Así lo hice, y vi que el rostro de Celer se ponía tenso al leerla.
—¿Enviaron esto a Craso?
—Eso dice él. Y también le enviaron estas otras para que las distribuyera por la ciudad. —Cicerón me hizo un gesto, y yo entregué a Celer una pila de cartas.
Leyó unas cuantas y las comparó. Cuando hubo acabado, Clodia se las quitó de las manos y las examinó. Él no intentó impedírselo, y yo tomé nota mentalmente de que aquella mujer conocía todos los secretos de su marido.
—Y esas que tienes en la mano son solo la mitad —prosiguió Cicerón—. Según Quinto Arrio, Etruria está llena de hombres de Catilina. Manlio está reuniendo un ejército rebelde equivalente a dos legiones. Su plan es capturar Praeneste primero y Roma después. He venido a pedirte que asumas el mando de nuestras defensas. Vas a tener que actuar con presteza si queremos detenerlos.

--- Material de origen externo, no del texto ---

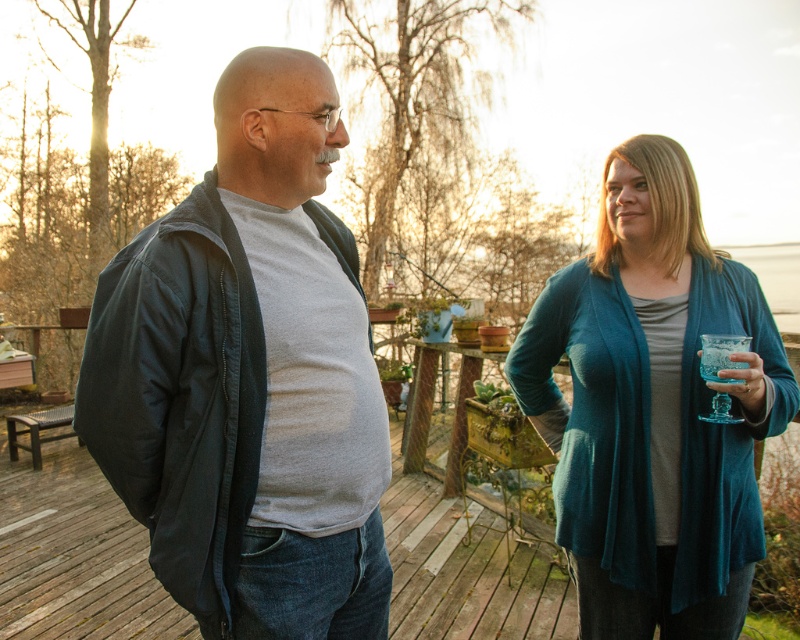 In the scene shown: You are a photographer positioned at the center of the scene. You need to focus your camera on the matte black jacket at left. What are the coordinates where you should aim your camera?

The coordinates to focus on the matte black jacket at left are at point (228, 374).

You are a photographer setting up a camera to take a portrait of the two people. The matte black jacket at left and the teal knit cardigan at right are important elements. Based on their sizes, which of these two items would you need to position closer to the camera to ensure they appear equally sized in the photo?

The matte black jacket at left has a lesser width compared to the teal knit cardigan at right. To make them appear equally sized in the photo, you should position the matte black jacket at left closer to the camera since it is smaller in width. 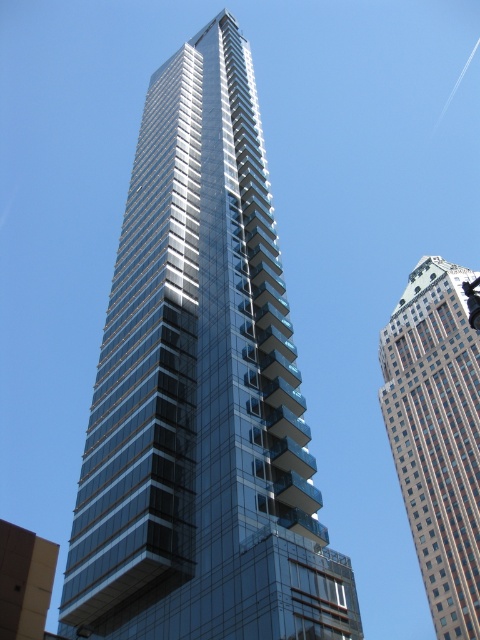 Describe the element at coordinates (201, 392) in the screenshot. Image resolution: width=480 pixels, height=640 pixels. I see `glassy metallic skyscraper at center` at that location.

I want to click on glassy metallic skyscraper at center, so tap(201, 392).

Locate an element on the screen. glassy metallic skyscraper at center is located at coordinates (201, 392). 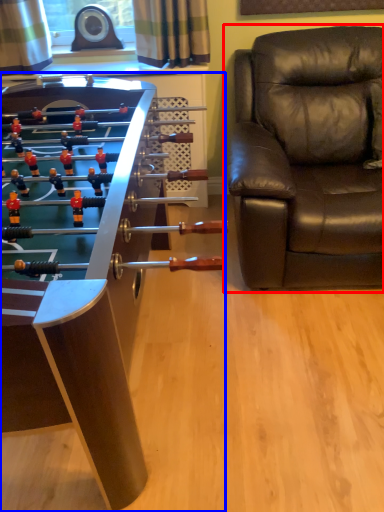 Question: Among these objects, which one is nearest to the camera, chair (highlighted by a red box) or table (highlighted by a blue box)?

Choices:
 (A) chair
 (B) table

Answer: (B) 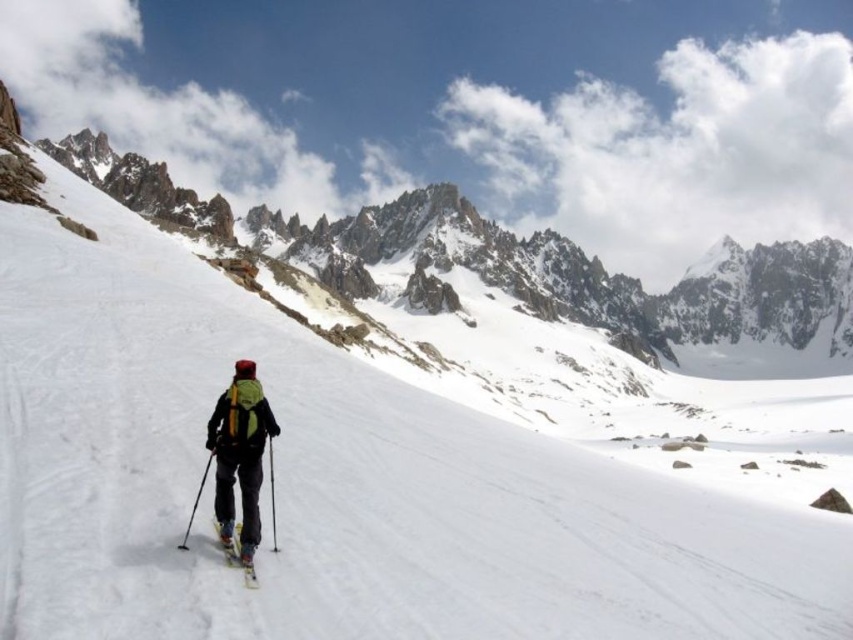 You are a cross country skier who just arrived at the snowy terrain. You notice a yellow matte ski at lower center. Where exactly is it located?

The yellow matte ski at lower center is located at point (x=238, y=557).

You are a photographer trying to capture the skier and their equipment. You notice the yellow matte ski at lower center and the black plastic ski pole at center. Which object is positioned to the left when viewed from the photographer perspective?

The yellow matte ski at lower center is to the left of the black plastic ski pole at center.

You are standing at the point marked as point (270,464) in the alpine scene. You want to ski down to the base of the mountain, which is located at the lowest point of the snowfield. Can you estimate how far you need to ski from your current position to reach the base?

The distance between point (270,464) and the viewer is 52.79 meters. Since the base of the mountain is at the lowest point of the snowfield, which is likely the same as the viewer position, you need to ski approximately 52.79 meters to reach the base. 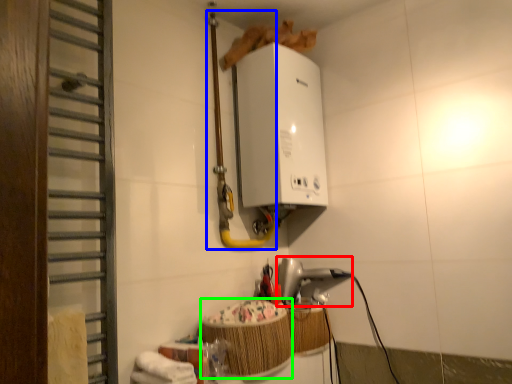 Question: Estimate the real-world distances between objects in this image. Which object is closer to appliance (highlighted by a red box), pipe (highlighted by a blue box) or basket (highlighted by a green box)?

Choices:
 (A) pipe
 (B) basket

Answer: (B) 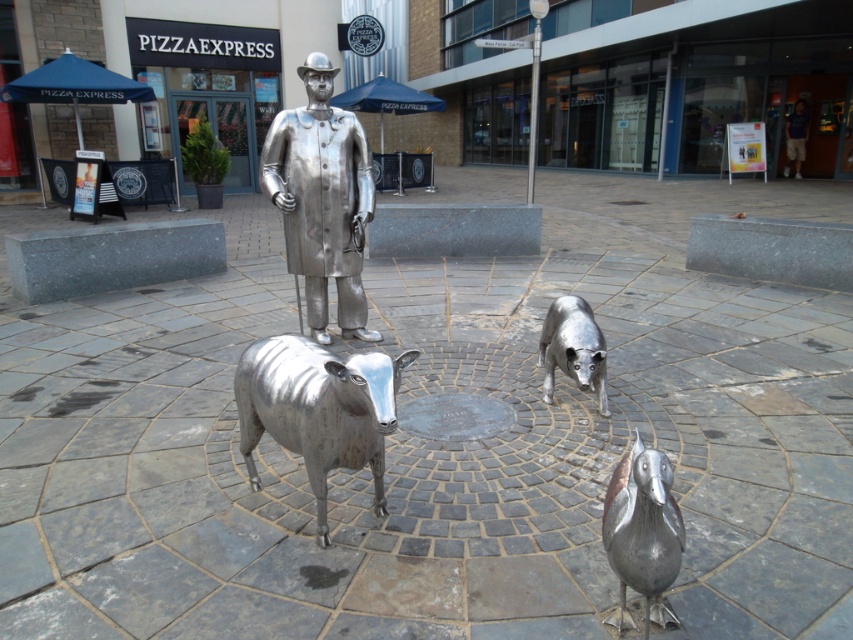 You are a visitor at the Pizza Express restaurant and see the brushed metal sheep at center and the brushed metal dog at center in the plaza. Which sculpture is positioned lower in the scene?

The brushed metal sheep at center is positioned lower than the brushed metal dog at center.

You are standing in front of the Pizza Express restaurant and see the brushed metal sheep at center. If you want to take a photo of it from a distance of exactly 6.63 feet, where should you stand?

The brushed metal sheep at center is 6.63 feet away from the camera, so you should stand exactly where the camera is positioned to take the photo from that distance.

You are a delivery person with a cart that is 4 feet wide. You need to move your cart from the Pizza Express restaurant entrance to the area between the brushed metal sheep at center and the brushed metal duck at lower right. Can your cart fit through the space between them?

—¿Qué entiendes tú por «presteza»?
—Hoy mismo saldrás de la ciudad.
—Pero si no tengo autoridad…
—Yo te la otorgaré.
—Un momento, cónsul. Hay cosas que debo meditar antes de salir a reclutar tropas por ahí.
—¿Qué cosas?
—Primero debo consultar a mi hermano Nepos. Y luego tengo que pensar en mi otro hermano, hermano por matrimonio, Pompeyo el Grande…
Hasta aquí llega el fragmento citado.